◆ **Extracted entries**
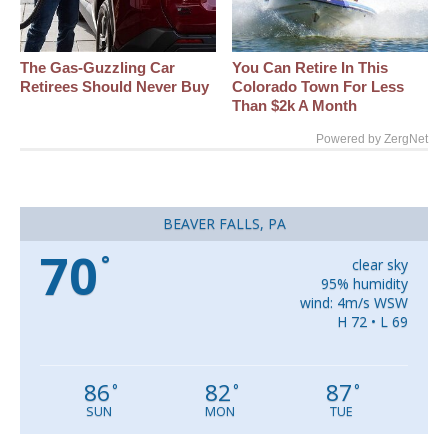
The Gas-Guzzling Car
You Can Retire In This
Retirees Should Never Buy
Colorado Town For Less
Than $2k A Month
Powered by ZergNet
BEAVER FALLS, PA
70
°
clear sky
95% humidity
wind: 4m/s WSW
H 72 • L 69
86
82
87
°
°
°
SUN
MON
TUE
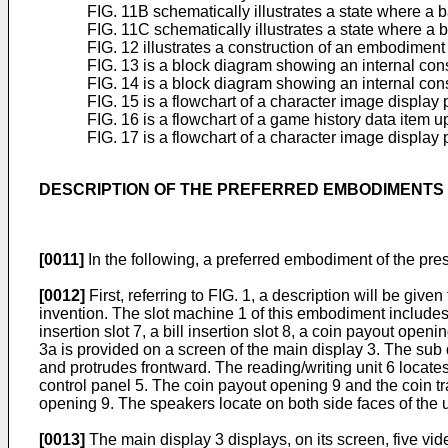
FIG. 11B schematically illustrates a state where a 
FIG. 11C schematically illustrates a state where a 
FIG. 12 illustrates a construction of an embodiment
FIG. 13 is a block diagram showing an internal con
FIG. 14 is a block diagram showing an internal cons
FIG. 15 is a flowchart of a character image displa
FIG. 16 is a flowchart of a game history data item
FIG. 17 is a flowchart of a character image display
DESCRIPTION OF THE PREFERRED EMBODIMENTS
[0011]
In the following, a preferred embodiment of the pre
[0012]
First, referring to FIG. 1, a description will be gi
invention. The slot machine 1 of this embodiment includes a
insertion slot 7, a bill insertion slot 8, a coin payout ope
3a is provided on a screen of the main display 3. The sub d
and protrudes frontward. The reading/writing unit 6 locates o
control panel 5. The coin payout opening 9 and the coin tray
opening 9. The speakers locate on both side faces of the up
[0013]
The main display 3 displays, on its screen, five vid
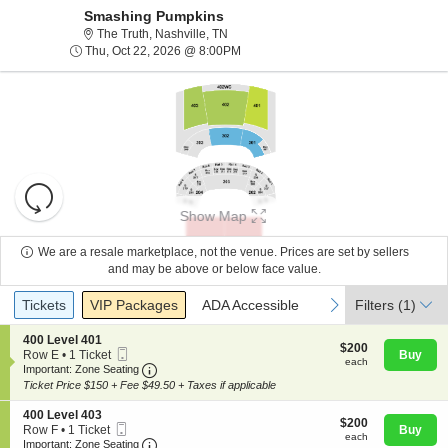
Smashing Pumpkins
The Truth, Nashville, Tennessee
The Truth, Nashville, TN
Thu, Oct 22, 2026 @ 8:00PM
Thu, Oct 22, 2026 @ 8:00PM
Resets
the
Show Map
zoom
Reset
level
Map
We are a resale marketplace, not the venue. Prices are set by sellers
and
and may be above or below face value.
About Us
directional
Ticket
Tickets
Packages
ADA Accessible
previous
next
Tickets
pan
VIP Packages
ADA Accessible
Filters
(1)
Types
of
Contact Us
S
400 Level 401
the
$200
$200
Mobile
e
Row E
•
1 Ticket
Buy
each
each
seating
Ticket
Important: Zone Seating, Open Zone Seating
c
1
Important: Zone Seating
t
Ticket
chart.
Ticket Price $150 + Fee $49.50 + Taxes if applicable
Guarantee
i
available
o
S
400 Level 403
$200
n
$200
Mobile
e
Row F
•
1 Ticket
Buy
each
4
each
Ticket
Important: Zone Seating, Open Zone Seating
c
1
Important: Zone Seating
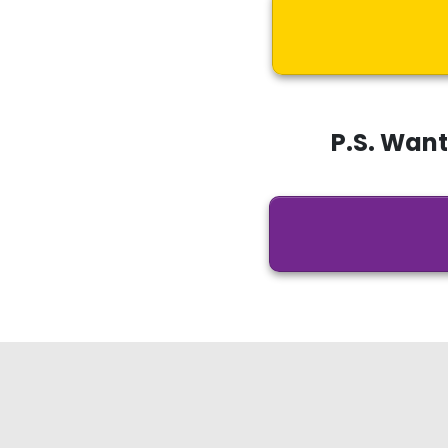
P.S. Wan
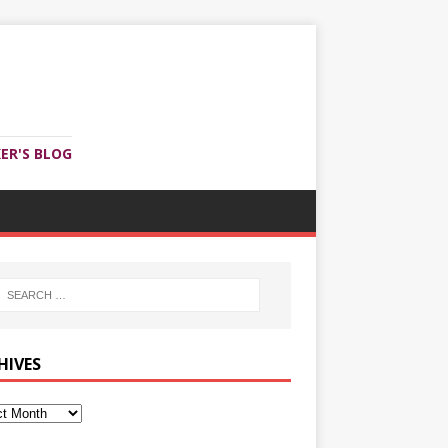
ER'S BLOG
HIVES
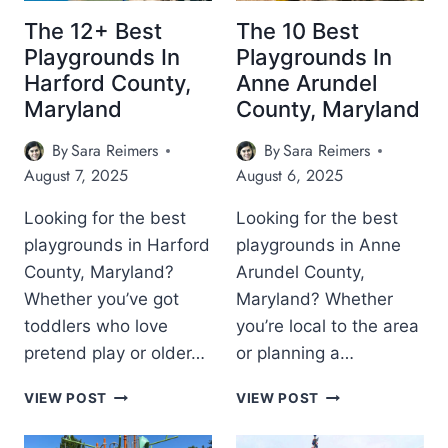
T
O
A
P
P
R
R
The 12+ Best
The 10 Best
L
L
E
Y
Playgrounds In
Playgrounds In
A
A
L
Harford County,
Anne Arundel
Y
Y
A
G
Maryland
County, Maryland
G
N
R
R
D
O
By
Sara Reimers
By
Sara Reimers
O
U
U
August 7, 2025
August 6, 2025
N
N
D
D
Looking for the best
Looking for the best
S
S
playgrounds in Harford
playgrounds in Anne
I
I
N
County, Maryland?
Arundel County,
N
W
B
Whether you’ve got
Maryland? Whether
E
A
toddlers who love
you’re local to the area
S
L
pretend play or older…
or planning a…
T
T
E
I
T
T
R
VIEW POST
VIEW POST
M
H
H
N
O
E
E
M
R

◆ **Exercise**
What you return must match the material above exactly, apart from its pictures.

◆ **Final answer**
The Gas-Guzzling Car
You Can Retire In This
Retirees Should Never Buy
Colorado Town For Less
Than $2k A Month
Powered by ZergNet
BEAVER FALLS, PA
70
°
clear sky
95% humidity
wind: 4m/s WSW
H 72 • L 69
86
82
87
°
°
°
SUN
MON
TUE
FIG. 11B schematically illustrates a state where a 
FIG. 11C schematically illustrates a state where a 
FIG. 12 illustrates a construction of an embodiment
FIG. 13 is a block diagram showing an internal con
FIG. 14 is a block diagram showing an internal cons
FIG. 15 is a flowchart of a character image displa
FIG. 16 is a flowchart of a game history data item
FIG. 17 is a flowchart of a character image display
DESCRIPTION OF THE PREFERRED EMBODIMENTS
[0011]
In the following, a preferred embodiment of the pre
[0012]
First, referring to FIG. 1, a description will be gi
invention. The slot machine 1 of this embodiment includes a
insertion slot 7, a bill insertion slot 8, a coin payout ope
3a is provided on a screen of the main display 3. The sub d
and protrudes frontward. The reading/writing unit 6 locates o
control panel 5. The coin payout opening 9 and the coin tray
opening 9. The speakers locate on both side faces of the up
[0013]
The main display 3 displays, on its screen, five vid
Smashing Pumpkins
The Truth, Nashville, Tennessee
The Truth, Nashville, TN
Thu, Oct 22, 2026 @ 8:00PM
Thu, Oct 22, 2026 @ 8:00PM
Resets
the
Show Map
zoom
Reset
level
Map
We are a resale marketplace, not the venue. Prices are set by sellers
and
and may be above or below face value.
About Us
directional
Ticket
Tickets
Packages
ADA Accessible
previous
next
Tickets
pan
VIP Packages
ADA Accessible
Filters
(1)
Types
of
Contact Us
S
400 Level 401
the
$200
$200
Mobile
e
Row E
•
1 Ticket
Buy
each
each
seating
Ticket
Important: Zone Seating, Open Zone Seating
c
1
Important: Zone Seating
t
Ticket
chart.
Ticket Price $150 + Fee $49.50 + Taxes if applicable
Guarantee
i
available
o
S
400 Level 403
$200
n
$200
Mobile
e
Row F
•
1 Ticket
Buy
each
4
each
Ticket
Important: Zone Seating, Open Zone Seating
c
1
Important: Zone Seating
P.S. Wan
ER'S BLOG
HIVES
T
O
A
P
P
R
R
The 12+ Best
The 10 Best
L
L
E
Y
Playgrounds In
Playgrounds In
A
A
L
Harford County,
Anne Arundel
Y
Y
A
G
Maryland
County, Maryland
G
N
R
R
D
O
By
Sara Reimers
By
Sara Reimers
O
U
U
August 7, 2025
August 6, 2025
N
N
D
D
Looking for the best
Looking for the best
S
S
playgrounds in Harford
playgrounds in Anne
I
I
N
County, Maryland?
Arundel County,
N
W
B
Whether you’ve got
Maryland? Whether
E
A
toddlers who love
you’re local to the area
S
L
pretend play or older…
or planning a…
T
T
E
I
T
T
R
VIEW POST
VIEW POST
M
H
H
N
O
E
E
M
R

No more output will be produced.